Yah, tidak mungkin Laura minggat tanpa membawa apa-apa. Tidak semudah itu dia akan menyerah, tanpa membawa apa-apa.
Andre pergi kekamarnya membuka lemari pakaian istrinya. Ternyata lemari itu masih penuh.
Andre juga memeriksa lemari pakaian, Bo. Sepertinya ada beberapa pakaian yang dilepas dari hanger.
Andre memeriksa kembali lemari, Laura. Kali ini lebih teliti. Benar saja dugaannya. Beberapa pakaian Laura juga hilang.
Astaga! Istrinya benar-benar minggat.
Apa tujuan istrinya pergi tanpa pamit. Pasti ada sesuatu yang direncanakan Laura. Tapi apa?
Bukankah dia tidak mau bercerai, dan balik mengancam dirinya saat dia akan menceraikannya.

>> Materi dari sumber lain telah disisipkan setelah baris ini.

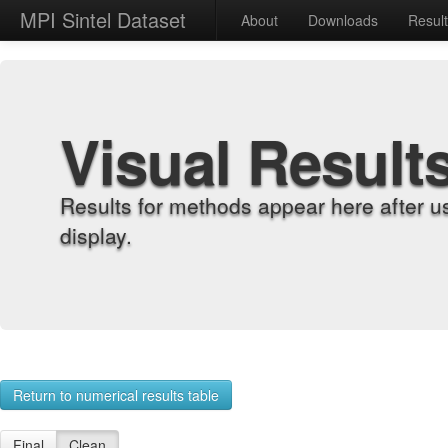
MPI Sintel Dataset
About
Downloads
Resul
Visual Result
Results for methods appear here after u
display.
Return to numerical results table
Final
Clean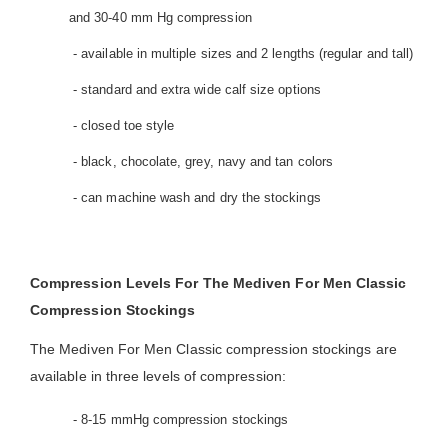
and 30-40 mm Hg compression
- available in multiple sizes and 2 lengths (regular and tall)
- standard and extra wide calf size options
- closed toe style
- black, chocolate, grey, navy and tan colors
- can machine wash and dry the stockings
Compression Levels For The Mediven For Men Classic
Compression Stockings
The Mediven For Men Classic compression stockings are
available in three levels of compression:
- 8-15 mmHg compression stockings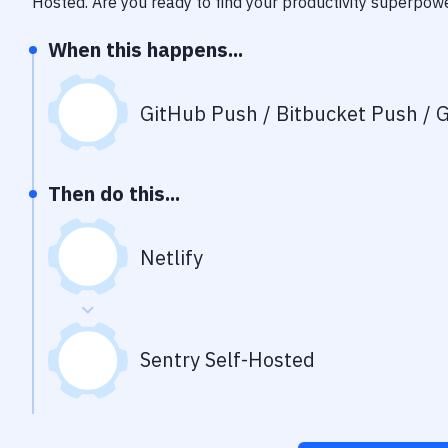
Hosted
. Are you ready to find your productivity superpow
When this happens...
GitHub Push / Bitbucket Push / G
Then do this...
Netlify
Sentry Self-Hosted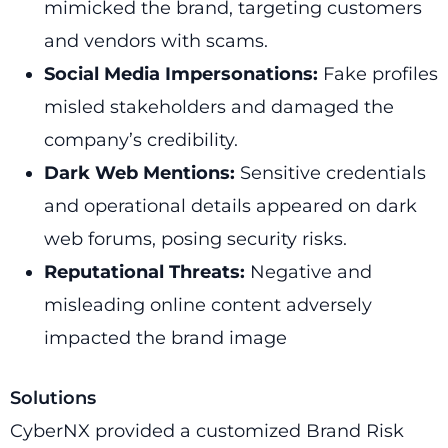
mimicked the brand, targeting customers
and vendors with scams.
Social Media Impersonations:
Fake profiles
misled stakeholders and damaged the
company’s credibility.
Dark Web Mentions:
Sensitive credentials
and operational details appeared on dark
web forums, posing security risks.
Reputational Threats:
Negative and
misleading online content adversely
impacted the brand image
Solutions
CyberNX provided a customized Brand Risk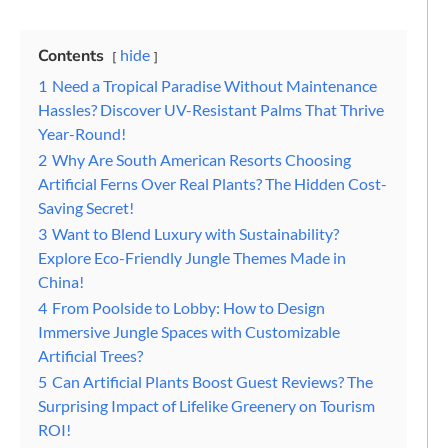
Contents
hide
1
Need a Tropical Paradise Without Maintenance
Hassles? Discover UV-Resistant Palms That Thrive
Year-Round!
2
Why Are South American Resorts Choosing
Artificial Ferns Over Real Plants? The Hidden Cost-
Saving Secret!
3
Want to Blend Luxury with Sustainability?
Explore Eco-Friendly Jungle Themes Made in
China!
4
From Poolside to Lobby: How to Design
Immersive Jungle Spaces with Customizable
Artificial Trees?
5
Can Artificial Plants Boost Guest Reviews? The
Surprising Impact of Lifelike Greenery on Tourism
ROI!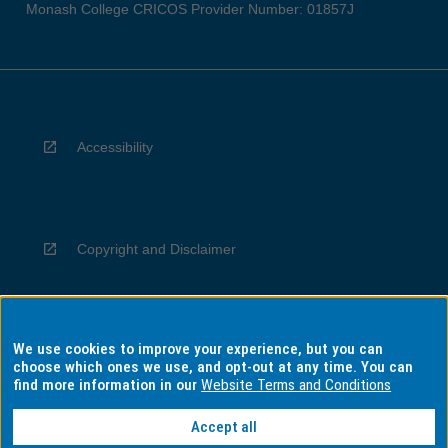
Monash College CRICOS Provider Number: 01857J
Accessibility
Copyright and Disclaimer
We use cookies to improve your experience, but you can
Privacy
choose which ones we use, and opt-out at any time. You can
find more information in our
Website Terms and Conditions
Accept all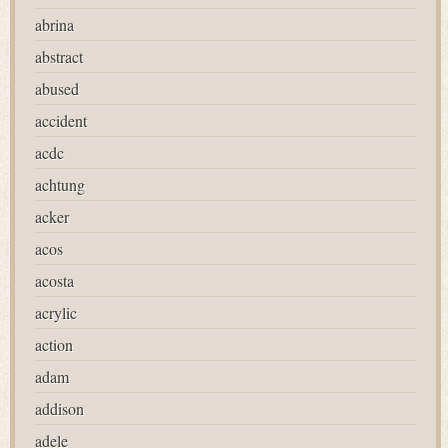
abrina
abstract
abused
accident
acdc
achtung
acker
acos
acosta
acrylic
action
adam
addison
adele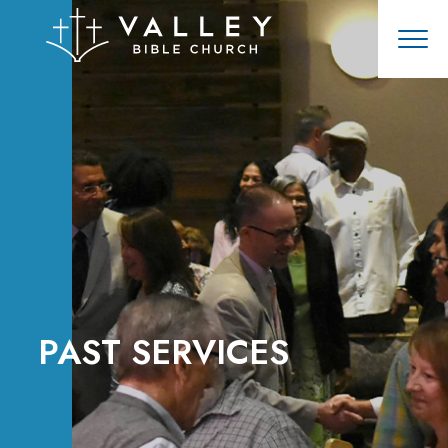
PAST SERVICES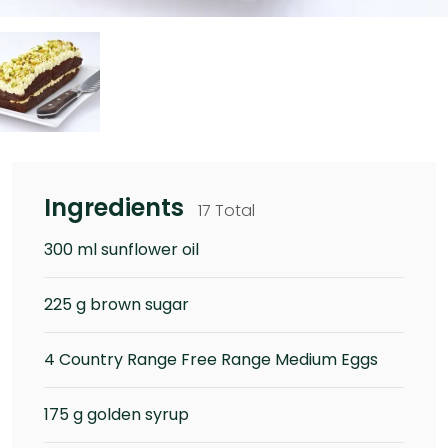
Ingredients
17 Total
300 ml sunflower oil
225 g brown sugar
4 Country Range Free Range Medium Eggs
175 g golden syrup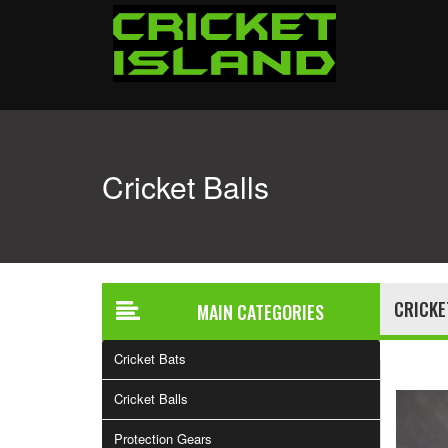
Cricket Balls
CRICKE
MAIN CATEGORIES
Cricket Bats
Cricket Balls
Protection Gears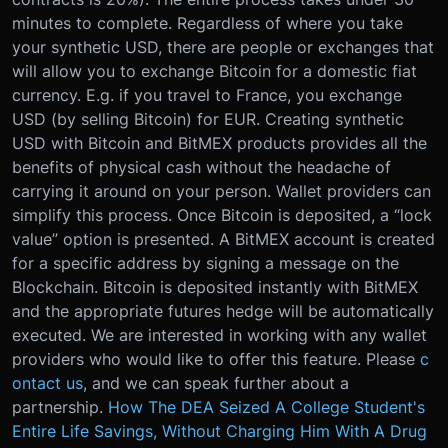
minutes to complete. Regardless of where you take
your synthetic USD, there are people or exchanges that
will allow you to exchange Bitcoin for a domestic fiat
currency. E.g. if you travel to France, you exchange
USD (by selling Bitcoin) for EUR. Creating synthetic
USD with Bitcoin and BitMEX products provides all the
benefits of physical cash without the headache of
carrying it around on your person. Wallet providers can
simplify this process. Once Bitcoin is deposited, a “lock
value” option is presented. A BitMEX account is created
for a specific address by signing a message on the
Blockchain. Bitcoin is deposited instantly with BitMEX
and the appropriate futures hedge will be automatically
executed. We are interested in working with any wallet
providers who would like to offer this feature. Please
c
ontact us
, and we can speak further about a
partnership.
How The DEA Seized A College Student's
Entire Life Savings, Without Charging Him With A Drug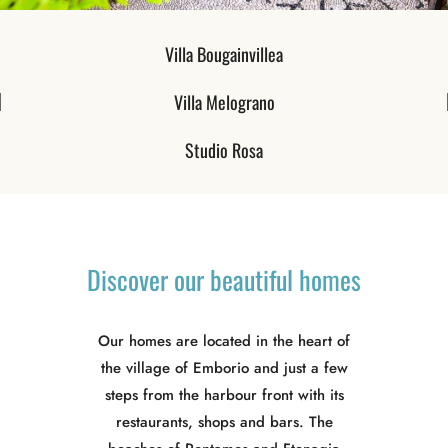
Villa Bougainvillea
Villa Melograno​
Studio Rosa
Discover
our
beautiful
homes
Our homes are located in the heart of
the village of Emborio and just a few
steps from the harbour front with its
restaurants, shops and bars. The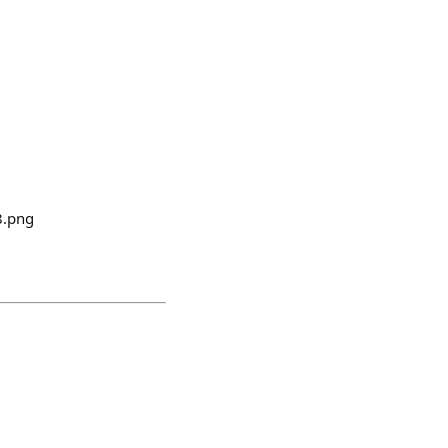
8.png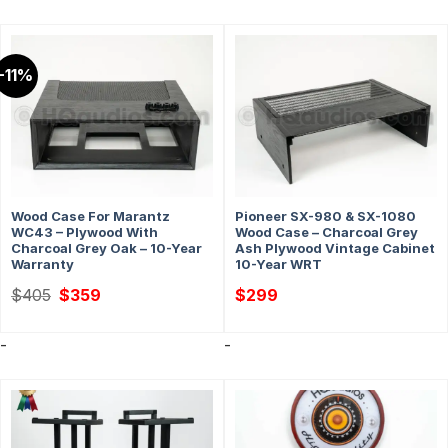
-11%
Wood Case For Marantz
Pioneer SX-980 & SX-1080
WC43 – Plywood With
Wood Case – Charcoal Grey
Charcoal Grey Oak – 10-Year
Ash Plywood Vintage Cabinet
Warranty
10-Year WRT
Original
Current
$
405
$
359
$
299
price
price
was:
is:
$405.
$359.
-
-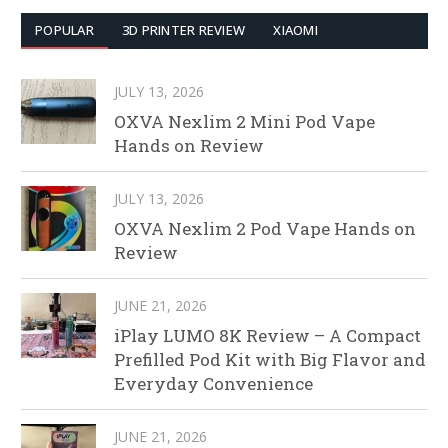
POPULAR
3D PRINTER REVIEW
XIAOMI
JULY 13, 2026
OXVA Nexlim 2 Mini Pod Vape
Hands on Review
JULY 13, 2026
OXVA Nexlim 2 Pod Vape Hands on
Review
JUNE 21, 2026
iPlay LUMO 8K Review – A Compact
Prefilled Pod Kit with Big Flavor and
Everyday Convenience
JUNE 21, 2026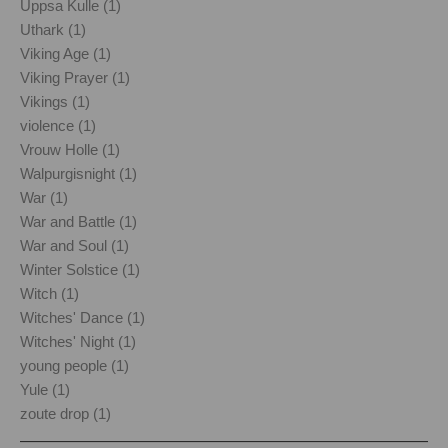
Uppsa Kulle (1)
Uthark (1)
Viking Age (1)
Viking Prayer (1)
Vikings (1)
violence (1)
Vrouw Holle (1)
Walpurgisnight (1)
War (1)
War and Battle (1)
War and Soul (1)
Winter Solstice (1)
Witch (1)
Witches' Dance (1)
Witches' Night (1)
young people (1)
Yule (1)
zoute drop (1)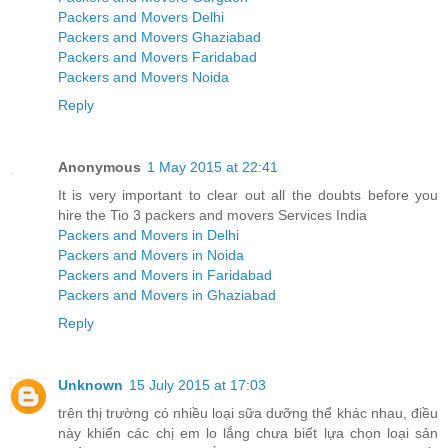
Packers and Movers Delhi
Packers and Movers Ghaziabad
Packers and Movers Faridabad
Packers and Movers Noida
Reply
Anonymous
1 May 2015 at 22:41
It is very important to clear out all the doubts before you
hire the Tio 3 packers and movers Services India
Packers and Movers in Delhi
Packers and Movers in Noida
Packers and Movers in Faridabad
Packers and Movers in Ghaziabad
Reply
Unknown
15 July 2015 at 17:03
trên thị trường có nhiều loại sữa dưỡng thể khác nhau, điều
này khiến các chị em lo lắng chưa biết lựa chọn loại sản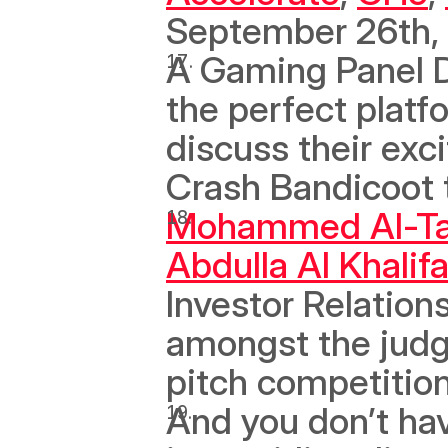
September 26th, 
A Gaming Panel D
the perfect platf
discuss their exc
Crash Bandicoot t
Mohammed Al-T
Abdulla Al Khalif
Investor Relations
amongst the jud
pitch competition
And you don’t hav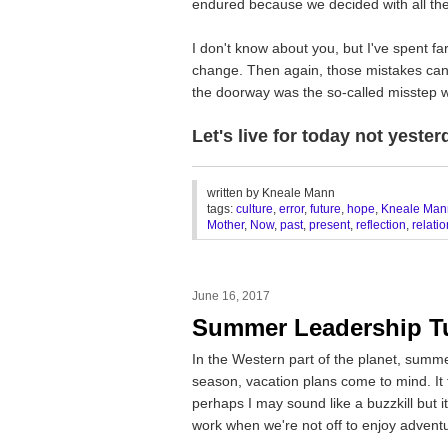
endured because we decided with all the
I don't know about you, but I've spent far
change. Then again, those mistakes can
the doorway was the so-called misstep 
Let's live for today not yester
________________________________
written by
Kneale Mann
tags:
culture
,
error
,
future
,
hope
,
Kneale Man
Mother
,
Now
,
past
,
present
,
reflection
,
relati
June 16, 2017
Summer Leadership T
In the Western part of the planet, summ
season, vacation plans come to mind. It f
perhaps I may sound like a buzzkill but 
work when we're not off to enjoy adventu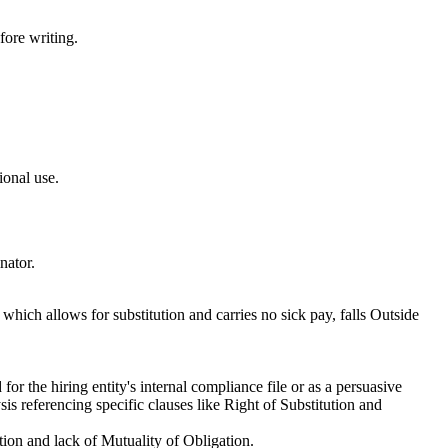
fore writing.
ional use.
nator.
 which allows for substitution and carries no sick pay, falls Outside
or the hiring entity's internal compliance file or as a persuasive
is referencing specific clauses like Right of Substitution and
tion and lack of Mutuality of Obligation.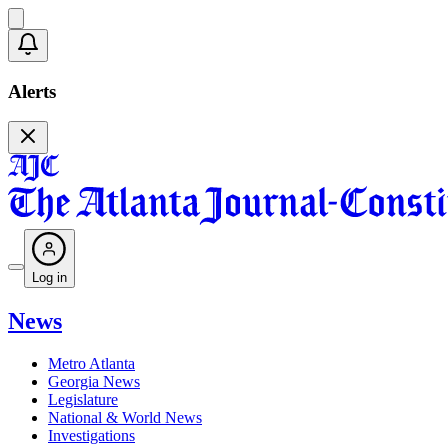
Alerts
Log in
News
Metro Atlanta
Georgia News
Legislature
National & World News
Investigations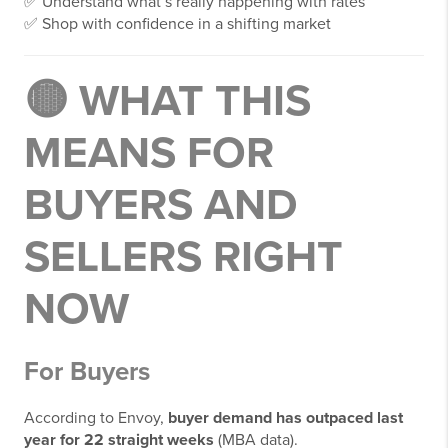
✅ Understand what’s really happening with rates
✅ Shop with confidence in a shifting market
🟡 WHAT THIS
MEANS FOR
BUYERS AND
SELLERS RIGHT
NOW
For Buyers
According to Envoy,
buyer demand has outpaced last
year for 22 straight weeks
(MBA data).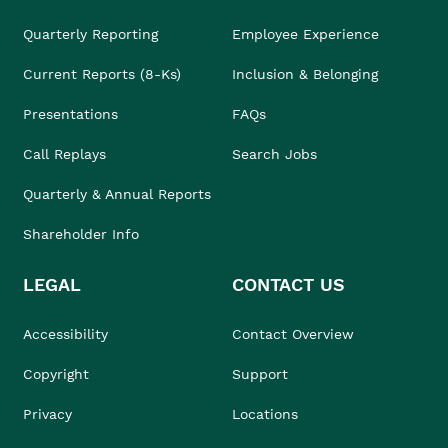
Quarterly Reporting
Employee Experience
Current Reports (8-Ks)
Inclusion & Belonging
Presentations
FAQs
Call Replays
Search Jobs
Quarterly & Annual Reports
Shareholder Info
LEGAL
CONTACT US
Accessibility
Contact Overview
Copyright
Support
Privacy
Locations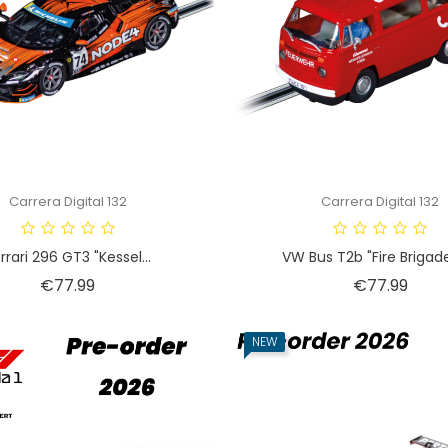
Carrera Digital 132
Carrera Digital 132
rrari 296 GT3 "Kessel...
VW Bus T2b "Fire Brigade"
Price
Price
€77.99
€77.99
NEW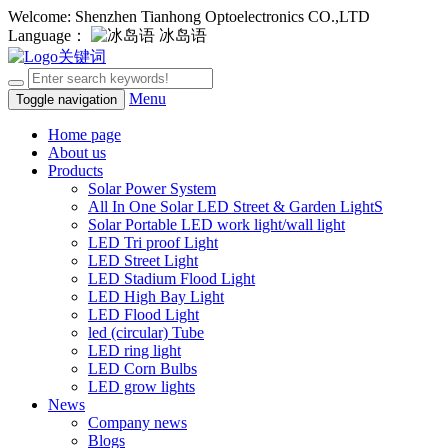
Welcome: Shenzhen Tianhong Optoelectronics CO.,LTD
Language：
冰岛语
Menu
Toggle navigation
Home page
About us
Products
Solar Power System
All In One Solar LED Street & Garden LightS
Solar Portable LED work light/wall light
LED Tri proof Light
LED Street Light
LED Stadium Flood Light
LED High Bay Light
LED Flood Light
led (circular) Tube
LED ring light
LED Corn Bulbs
LED grow lights
News
Company news
Blogs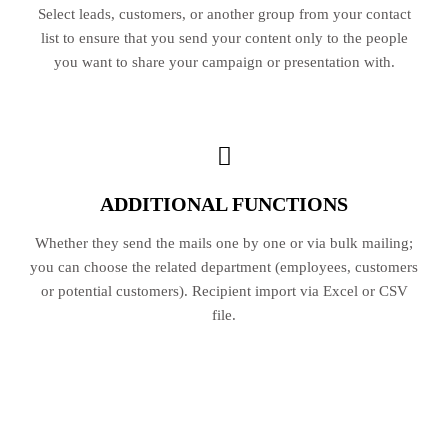
Select leads, customers, or another group from your contact
list to ensure that you send your content only to the people
you want to share your campaign or presentation with.
ADDITIONAL FUNCTIONS
Whether they send the mails one by one or via bulk mailing;
you can choose the related department (employees, customers
or potential customers). Recipient import via Excel or CSV
file.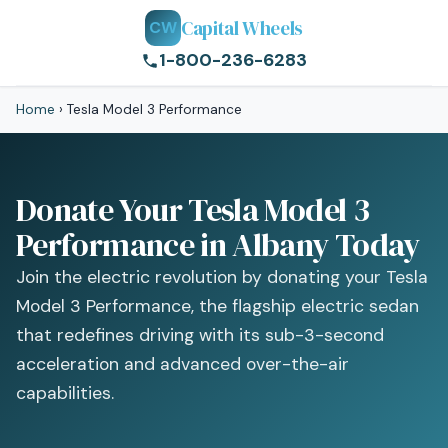
Capital Wheels
CW
1-800-236-6283
Home
›
Tesla Model 3 Performance
Donate Your Tesla Model 3
Performance in Albany Today
Join the electric revolution by donating your Tesla
Model 3 Performance, the flagship electric sedan
that redefines driving with its sub-3-second
acceleration and advanced over-the-air
capabilities.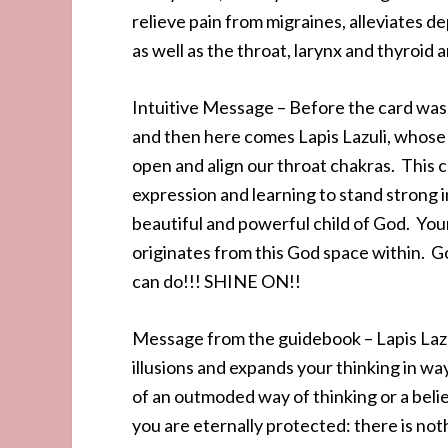
relieve pain from migraines, alleviates 
as well as the throat, larynx and thyroid 
Intuitive Message – Before the card was 
and then here comes Lapis Lazuli, whose en
open and align our throat chakras. This 
expression and learning to stand strong 
beautiful and powerful child of God. Your
originates from this God space within. Go
can do!!! SHINE ON!!
Message from the guidebook – Lapis Lazuli
illusions and expands your thinking in way
of an outmoded way of thinking or a bel
you are eternally protected: there is noth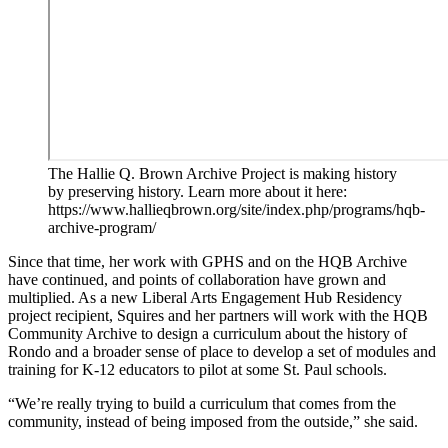
The Hallie Q. Brown Archive Project is making history
by preserving history. Learn more about it here:
https://www.hallieqbrown.org/site/index.php/programs/hqb-
archive-program/
Since that time, her work with GPHS and on the HQB Archive
have continued, and points of collaboration have grown and
multiplied. As a new Liberal Arts Engagement Hub Residency
project recipient, Squires and her partners will work with the HQB
Community Archive to design a curriculum about the history of
Rondo and a broader sense of place to develop a set of modules and
training for K-12 educators to pilot at some St. Paul schools.
“We’re really trying to build a curriculum that comes from the
community, instead of being imposed from the outside,” she said.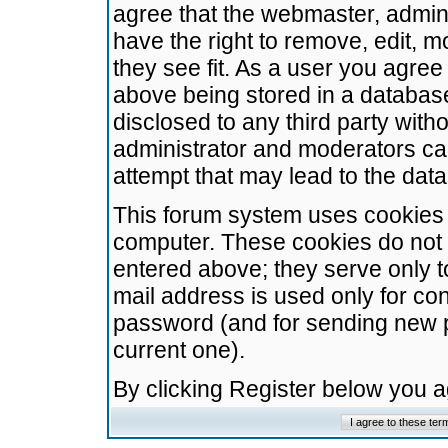
agree that the webmaster, admini
have the right to remove, edit, m
they see fit. As a user you agre
above being stored in a database.
disclosed to any third party wit
administrator and moderators ca
attempt that may lead to the da
This forum system uses cookies t
computer. These cookies do not 
entered above; they serve only t
mail address is used only for con
password (and for sending new 
current one).
By clicking Register below you 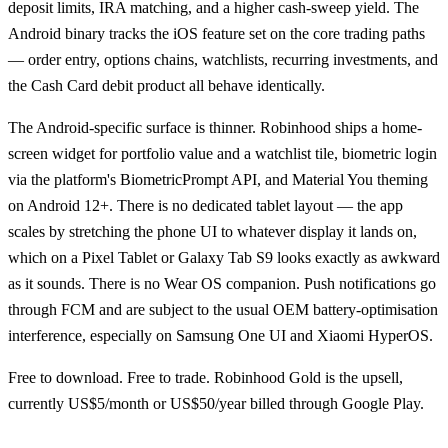
deposit limits, IRA matching, and a higher cash-sweep yield. The
Android binary tracks the iOS feature set on the core trading paths
— order entry, options chains, watchlists, recurring investments, and
the Cash Card debit product all behave identically.
The Android-specific surface is thinner. Robinhood ships a home-
screen widget for portfolio value and a watchlist tile, biometric login
via the platform's BiometricPrompt API, and Material You theming
on Android 12+. There is no dedicated tablet layout — the app
scales by stretching the phone UI to whatever display it lands on,
which on a Pixel Tablet or Galaxy Tab S9 looks exactly as awkward
as it sounds. There is no Wear OS companion. Push notifications go
through FCM and are subject to the usual OEM battery-optimisation
interference, especially on Samsung One UI and Xiaomi HyperOS.
Free to download. Free to trade. Robinhood Gold is the upsell,
currently US$5/month or US$50/year billed through Google Play.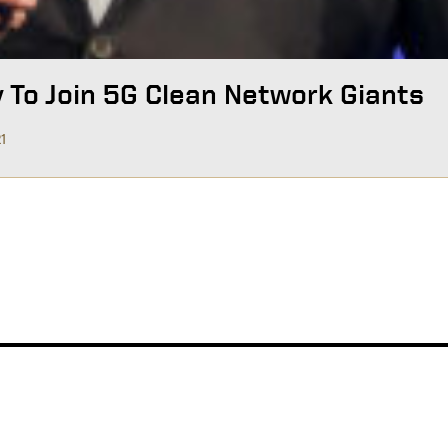
y To Join 5G Clean Network Giants
21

Bahkan selalu menjadikan rumah ini sebagai alasan dirinya bertahan.
Jangan-jangan Laura telah menjual rumah ini tanpa sepengetahuannya? Uang hasil penjualan rumah ini dia gunakan untuk biayanya minggat.
Jika itu benar terjadi, sejak kapan dia merencanakan semua itu. Tidak mungkin Laura bisa menjual rumah ini dalam tempo singkat.
Akan ada pengukuran dqn ***** nengek lainnya. Dan tidak mungkin luput dari perhatiannya. *****
"
"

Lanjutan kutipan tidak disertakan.